How about price stability?

The rate of change in the CPI, one common measure of inflation, paints a similar picture.  From 1948 to 1978, the average inflation rate was 3.54 percent with a standard deviation of 3.1.  In the post-1978 period, it has averaged 3.64 percent with a 2.77 standard deviation. Result: A small reduction in variability, but not in the typical rate of inflation.

I should also point out that I’m being kind to the Fed by using these inflation figures.

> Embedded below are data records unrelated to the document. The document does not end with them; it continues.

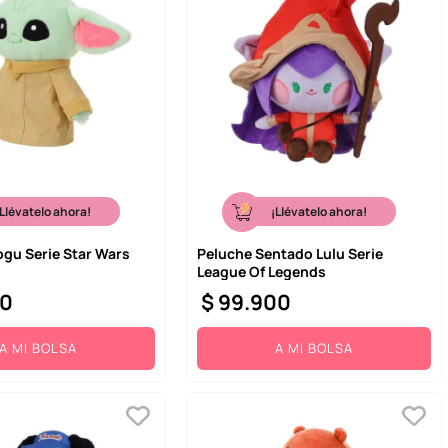
¡Llévatelo ahora!
¡Llévatelo ahora!
ogu Serie Star Wars
Peluche Sentado Lulu Serie
League Of Legends
0
$
99
.
900
A MI BOLSA
A MI BOLSA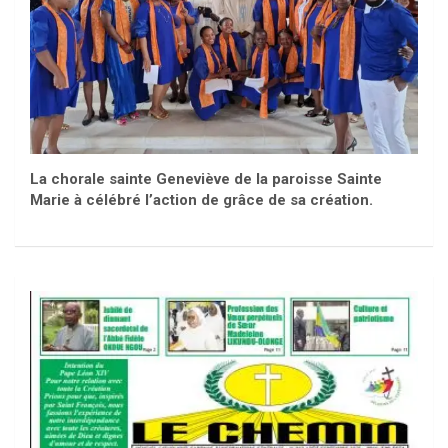
La chorale sainte Geneviève de la paroisse Sainte
Marie à célébré l’action de grâce de sa création.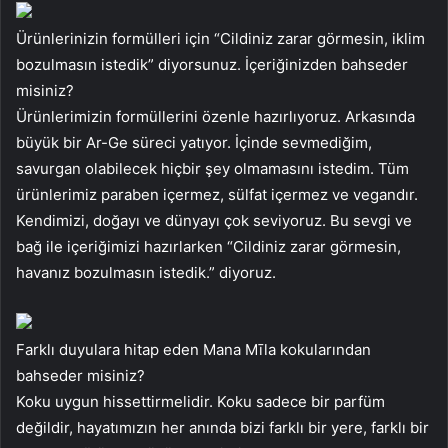
Ürünlerinizin formülleri için “Cildiniz zarar görmesin, iklim
bozulmasın istedik” diyorsunuz. İçeriğinizden bahseder
misiniz?
Ürünlerimizin formüllerini özenle hazırlıyoruz. Arkasında
büyük bir Ar-Ge süreci yatıyor. İçinde sevmediğim,
savurgan olabilecek hiçbir şey olmamasını istedim. Tüm
ürünlerimiz paraben içermez, sülfat içermez ve vegandır.
Kendimizi, doğayı ve dünyayı çok seviyoruz. Bu sevgi ve
bağ ile içeriğimizi hazırlarken “Cildiniz zarar görmesin,
havanız bozulmasın istedik.” diyoruz.
Farklı duyulara hitap eden Mana Mīla kokularından
bahseder misiniz?
Koku uygun hissettirmelidir. Koku sadece bir parfüm
değildir, hayatımızın her anında bizi farklı bir yere, farklı bir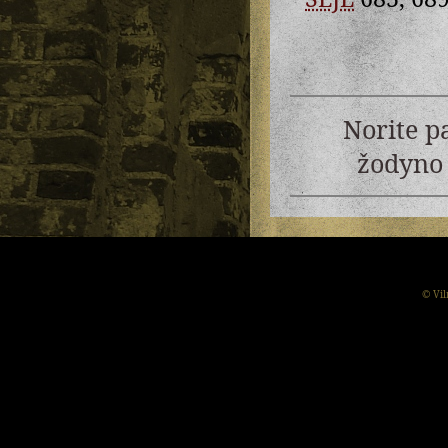
Norite p
žodyno 
© Vil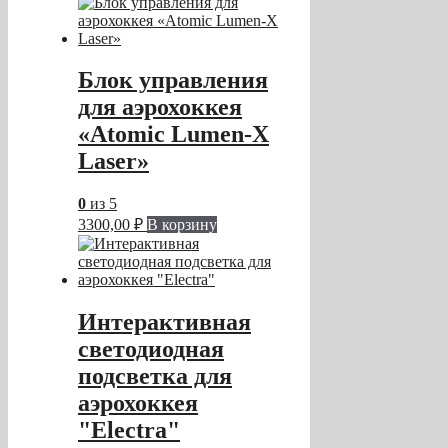
Блок управления
для аэрохоккея
«Atomic Lumen-X
Laser»
0
из 5
3300,00
₽
В корзину
Интерактивная
светодиодная
подсветка для
аэрохоккея
"Electra"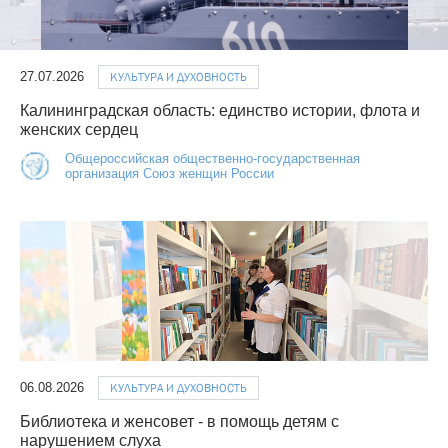
27.07.2026
КУЛЬТУРА И ДУХОВНОСТЬ
Калининградская область: единство истории, флота и
женских сердец
Общероссийская общественно-государственная
организация Союз женщин России
06.08.2026
КУЛЬТУРА И ДУХОВНОСТЬ
Библиотека и женсовет - в помощь детям с
нарушением слуха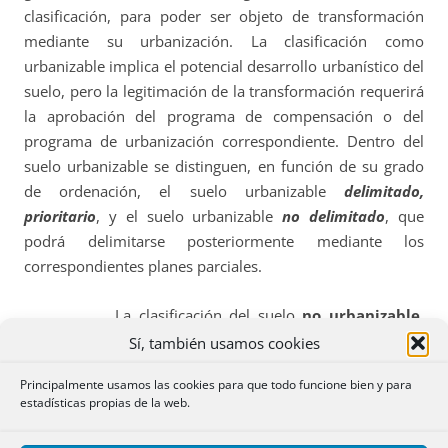
clasificación, para poder ser objeto de transformación
mediante su urbanización. La clasificación como
urbanizable implica el potencial desarrollo urbanístico del
suelo, pero la legitimación de la transformación requerirá
la aprobación del programa de compensación o del
programa de urbanización correspondiente. Dentro del
suelo urbanizable se distinguen, en función de su grado
de ordenación, el suelo urbanizable
delimitado,
prioritario
, y el suelo urbanizable
no delimitado
, que
podrá delimitarse posteriormente mediante los
correspondientes planes parciales.
La clasificación del suelo
no urbanizable
,
excluido del desarrollo urbano, responde de nuevo a la
Sí, también usamos cookies
tradición anterior a la Ley 6/1998, de 13 de abril. En esta
Principalmente usamos las cookies para que todo funcione bien y para
Ley se consolidan dos categorías, el suelo no urbanizable
estadísticas propias de la web.
especial
y el
genérico
: el primero, merecedor de una
protección más intensa en función de los valores que en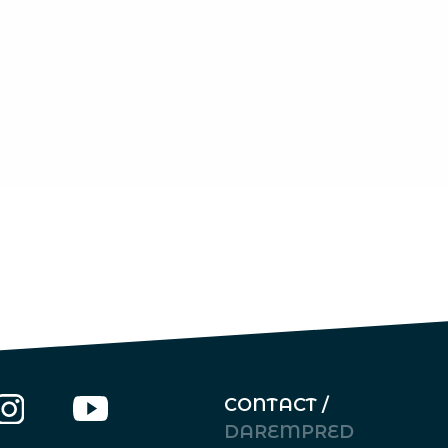
CONTACT /
DAREMPRED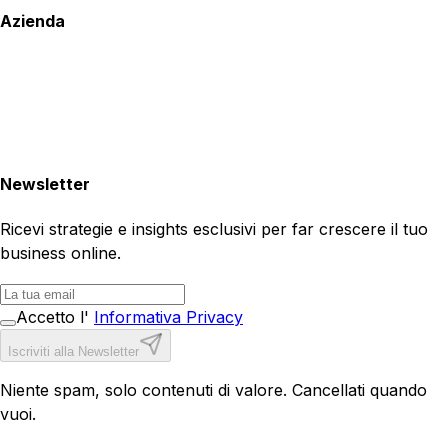
Azienda
Newsletter
Ricevi strategie e insights esclusivi per far crescere il tuo
business online.
Accetto l'
Informativa Privacy
Iscriviti alla Newsletter
Niente spam, solo contenuti di valore. Cancellati quando
vuoi.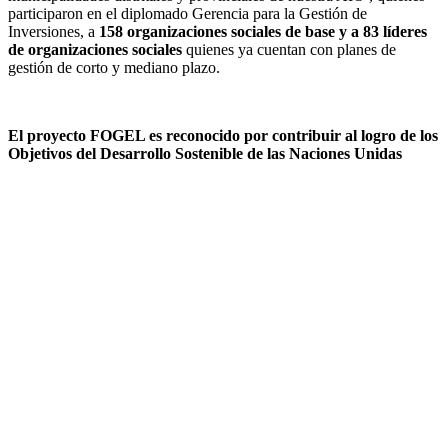
participaron en el diplomado Gerencia para la Gestión de
Inversiones, a
158 organizaciones sociales de base y a 83 líderes
de organizaciones sociales
quienes ya cuentan con planes de
gestión de corto y mediano plazo.
El proyecto FOGEL es reconocido por contribuir al logro de los
Objetivos del Desarrollo Sostenible de las Naciones Unidas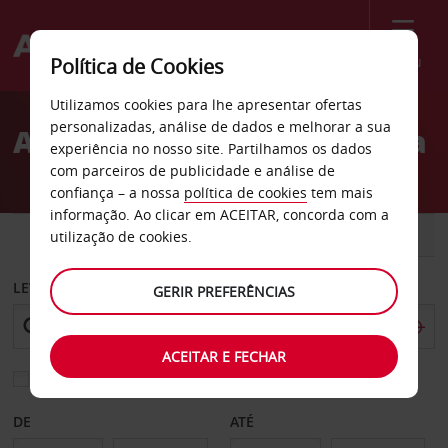
Menu
Política de Cookies
Welcome
Utilizamos cookies para lhe apresentar ofertas
to
personalizadas, análise de dados e melhorar a sua
Aluguer de carros Namíbia
Avis
experiência no nosso site. Partilhamos os dados
com parceiros de publicidade e análise de
confiança – a nossa
política de cookies
tem mais
informação. Ao clicar em ACEITAR, concorda com a
CARRO
COMERCIAIS
utilização de cookies.
LEVANTAR EM
GERIR PREFERÊNCIAS
ACEITAR E FECHAR
Escolher uma estação de devolução diferente
DE
ATÉ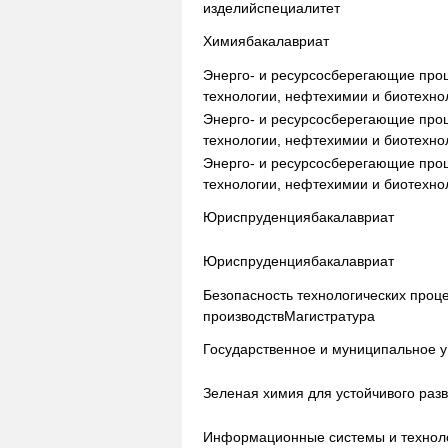
изделий
специалитет
Химия
бакалавриат
Энерго- и ресурсосберегающие про
технологии, нефтехимии и биотехно
Энерго- и ресурсосберегающие про
технологии, нефтехимии и биотехно
Энерго- и ресурсосберегающие про
технологии, нефтехимии и биотехно
Юриспруденция
бакалавриат
Юриспруденция
бакалавриат
Безопасность технологических проц
производств
Магистратура
Государственное и муниципальное 
Зеленая химия для устойчивого раз
Информационные системы и технол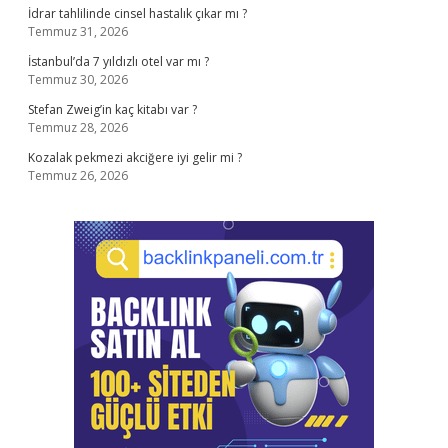
İdrar tahlilinde cinsel hastalık çıkar mı ?
Temmuz 31, 2026
İstanbul’da 7 yıldızlı otel var mı ?
Temmuz 30, 2026
Stefan Zweig’in kaç kitabı var ?
Temmuz 28, 2026
Kozalak pekmezi akciğere iyi gelir mi ?
Temmuz 26, 2026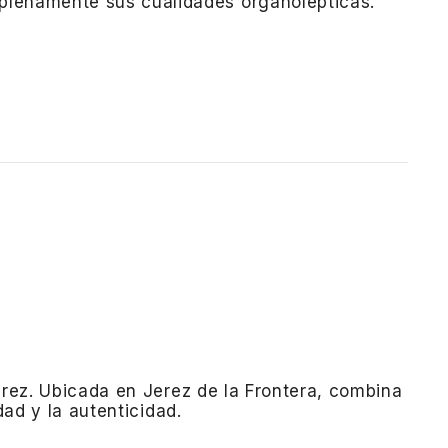
 plenamente sus cualidades organolépticas.
rez.
Ubicada en Jerez de la Frontera, combina
ad y la autenticidad.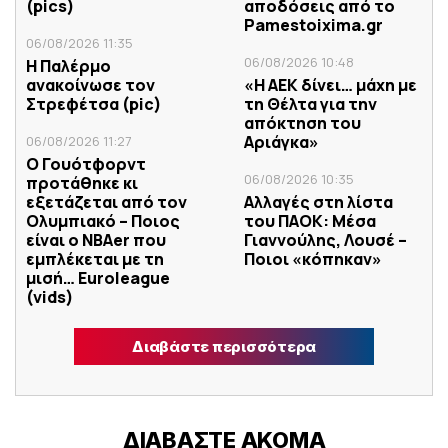
(pics)
αποδόσεις από το
Pamestoixima.gr
06/08/2026 11:35
06/08/2026 10:48
Η Παλέρμο
ανακοίνωσε τον
«Η ΑΕΚ δίνει… μάχη με
Στρεφέτσα (pic)
τη Θέλτα για την
απόκτηση του
Αριάγκα»
06/08/2026 11:27
Ο Γουότφορντ
06/08/2026 10:35
προτάθηκε κι
εξετάζεται από τον
Αλλαγές στη λίστα
Ολυμπιακό – Ποιος
του ΠΑΟΚ: Μέσα
είναι ο ΝΒΑer που
Γιαννούλης, Λουσέ –
εμπλέκεται με τη
Ποιοι «κόπηκαν»
μισή… Euroleague
(vids)
Διαβάστε περισσότερα
ΔΙΑΒΑΣΤΕ ΑΚΟΜΑ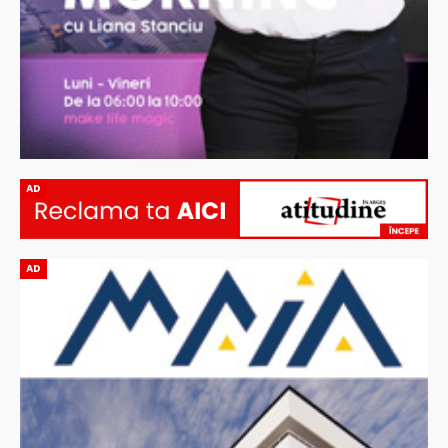
AD
AD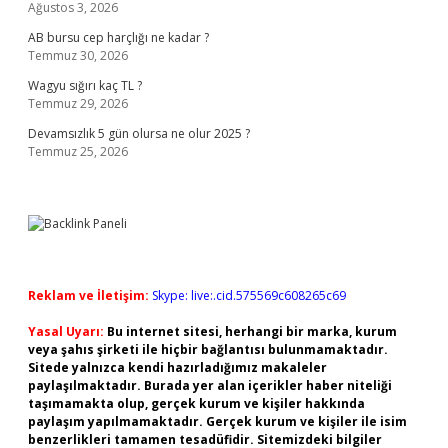
Ağustos 3, 2026
AB bursu cep harçlığı ne kadar ?
Temmuz 30, 2026
Wagyu sığırı kaç TL ?
Temmuz 29, 2026
Devamsızlık 5 gün olursa ne olur 2025 ?
Temmuz 25, 2026
Reklam ve İletişim:
Skype: live:.cid.575569c608265c69
Yasal Uyarı:
Bu internet sitesi, herhangi bir marka, kurum
veya şahıs şirketi ile hiçbir bağlantısı bulunmamaktadır.
Sitede yalnızca kendi hazırladığımız makaleler
paylaşılmaktadır. Burada yer alan içerikler haber niteliği
taşımamakta olup, gerçek kurum ve kişiler hakkında
paylaşım yapılmamaktadır. Gerçek kurum ve kişiler ile isim
benzerlikleri tamamen tesadüfidir. Sitemizdeki bilgiler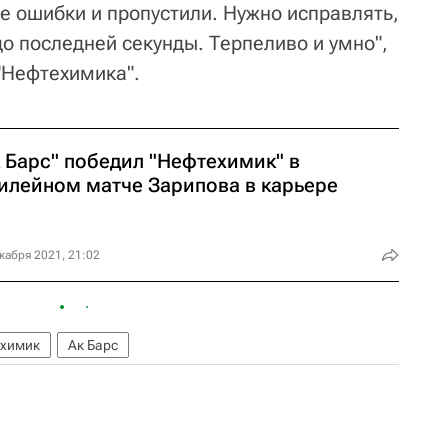
 ошибки и пропустили. Нужно исправлять,
до последней секунды. Терпеливо и умно",
"Нефтехимика".
к Барс" победил "Нефтехимик" в
илейном матче Зарипова в карьере
кабря 2021, 21:02
химик
Ак Барс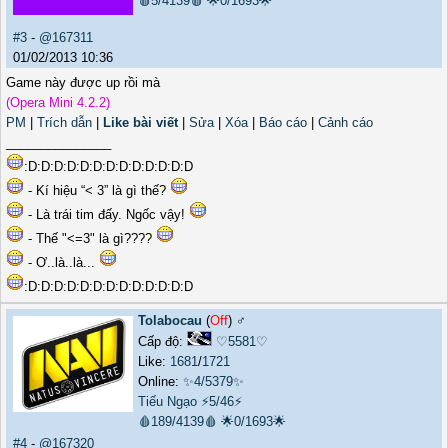
🩸5/4139🩸
🌟0/1693🌟
#3
-
@167311
01/02/2013 10:36
Game này được up rồi mà
(Opera Mini 4.2.2)
PM
|
Trích dẫn
|
Like bài viết
|
Sửa
|
Xóa
|
Báo cáo
|
Cảnh cáo
_______________
:D:D:D:D:D:D:D:D:D:D:D:D:D
- Kí hiệu “< 3” là gì thế?
- Là trái tim đấy. Ngốc vậy!
- Thế "<=3" là gì????
- Ơ..là..là...
:D:D:D:D:D:D:D:D:D:D:D:D:D
Tolabocau
(
Off
) ♂️
Cấp độ:
♡5581♡
Like:
1681
/
1721
Online:
✨4/5379✨
Tiếu Ngạo
⚡5/46⚡
🩸189/4139🩸
🌟0/1693🌟
#4
-
@167320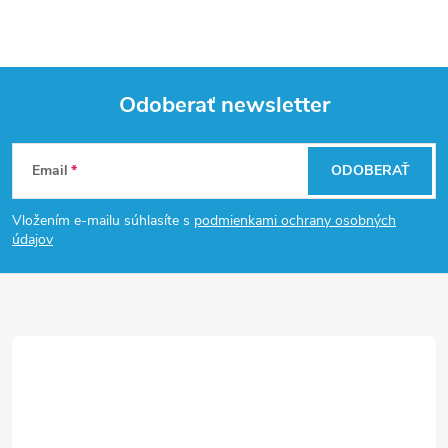
Odoberať newsletter
Z
Email
ODOBERAŤ
á
Vložením e-mailu súhlasíte s
podmienkami ochrany osobných
p
údajov
ä
t
i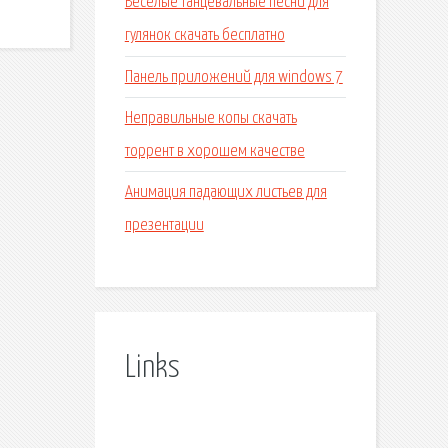
Веселые танцевальные песни для
гулянок скачать бесплатно
Панель приложений для windows 7
Неправильные копы скачать
торрент в хорошем качестве
Анимация падающих листьев для
презентации
Links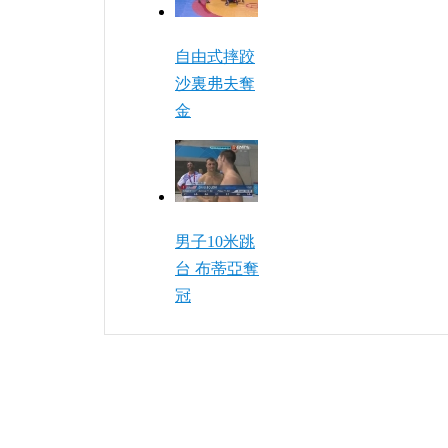
自由式摔跤
沙裏弗夫奪
金
男子10米跳
台 布蒂亞奪
冠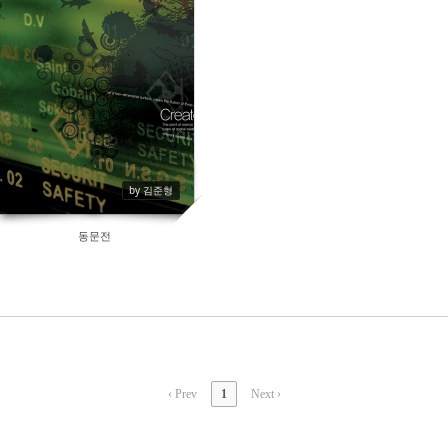
by 김준형
동문전
‹ Prev
1
Next ›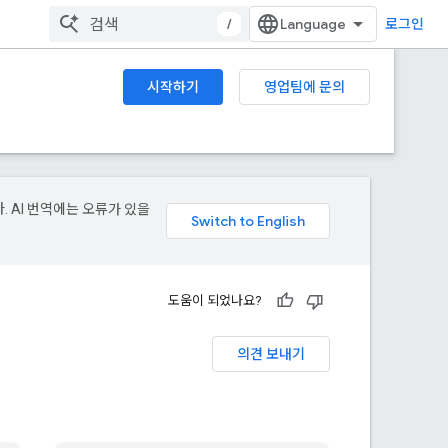
/
로그인
시작하기
영업팀에 문의
. AI 번역에는 오류가 있을
도움이 되었나요?
의견 보내기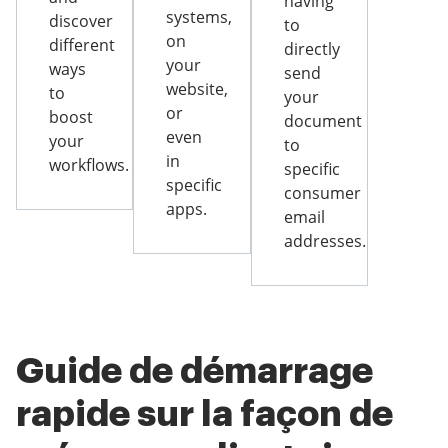
having
systems,
discover
to
on
different
directly
your
ways
send
website,
to
your
or
boost
document
even
your
to
in
workflows.
specific
specific
consumer
apps.
email
addresses.
Guide de démarrage
rapide sur la façon de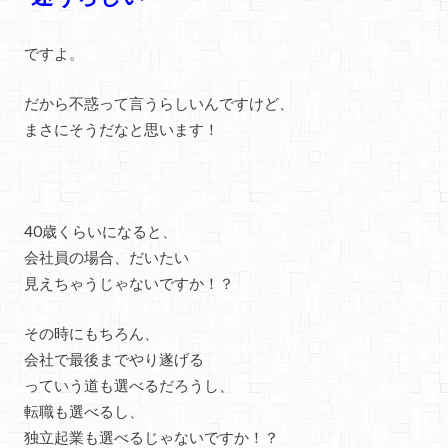
ですよ。
だから不惑って言うらしいんですけど、
まさにそうだなと思います！
40歳くらいになると、
会社員の場合、だいたい
見えちゃうじゃないですか！？
その時にもちろん、
会社で最後までやり遂げる
っていう道も選べるだろうし、
転職も選べるし、
独立起業も選べるじゃないですか！？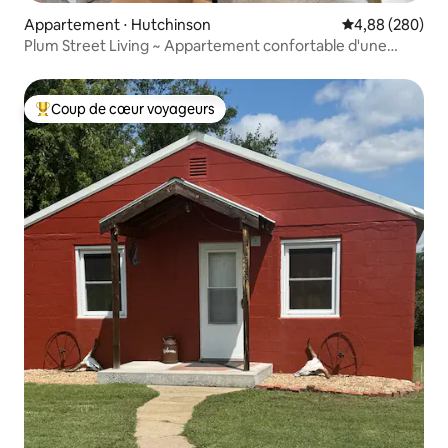
Appartement ⋅ Hutchinson
Évaluation moy
4,88 (280)
Plum Street Living ~ Appartement confortable d'une
chambre
Coup de cœur voyageurs
Coups de cœur voyageurs les plus appréciés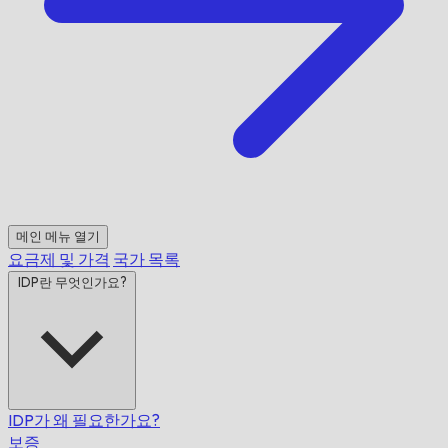
메인 메뉴 열기
요금제 및 가격
국가 목록
IDP란 무엇인가요?
IDP가 왜 필요한가요?
보증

If we were to consider the value of the dollar in terms of its purchasing power, the results are much less favorable to the Fed.  In fact, they’re abysmal.

The dollar has lost nearly all of its purchasing power since the Fed was created in 1913, with a large portion vanishing after Bretton Woods came apart in 1971.

What about interest rates?

Measured by (monthly) 10-year Treasury rates, both the average and the variability have increased during the Fed’s dual mandate era.  The pre-1978 period average rate was 5.21 percent with a standard deviation of 1.81, and the post 1978 period had an average rate of 6.73 with a standard deviation of 3.16.

On balance, these figures suggest things have gotten worse since the Fed was given its so-called dual mandate.

These admittedly simplistic measures are not offered as “proof” of anything.  But they stand as evidence that people should at the very least begin a serious debate regarding the Fed’s effectiveness.

(For those interested, there’s also more sophisticated research that suggests the Fed has not done so well.)

Given that the Fed has direct control over only one of the monetary aggregates, the base, it shouldn’t really surprise anyone that there’s a legitimate policy debate here.

 - Norbert Michel is a research fellow at The Heritage Foundation’s Roe Institute for Economic Policy Studies.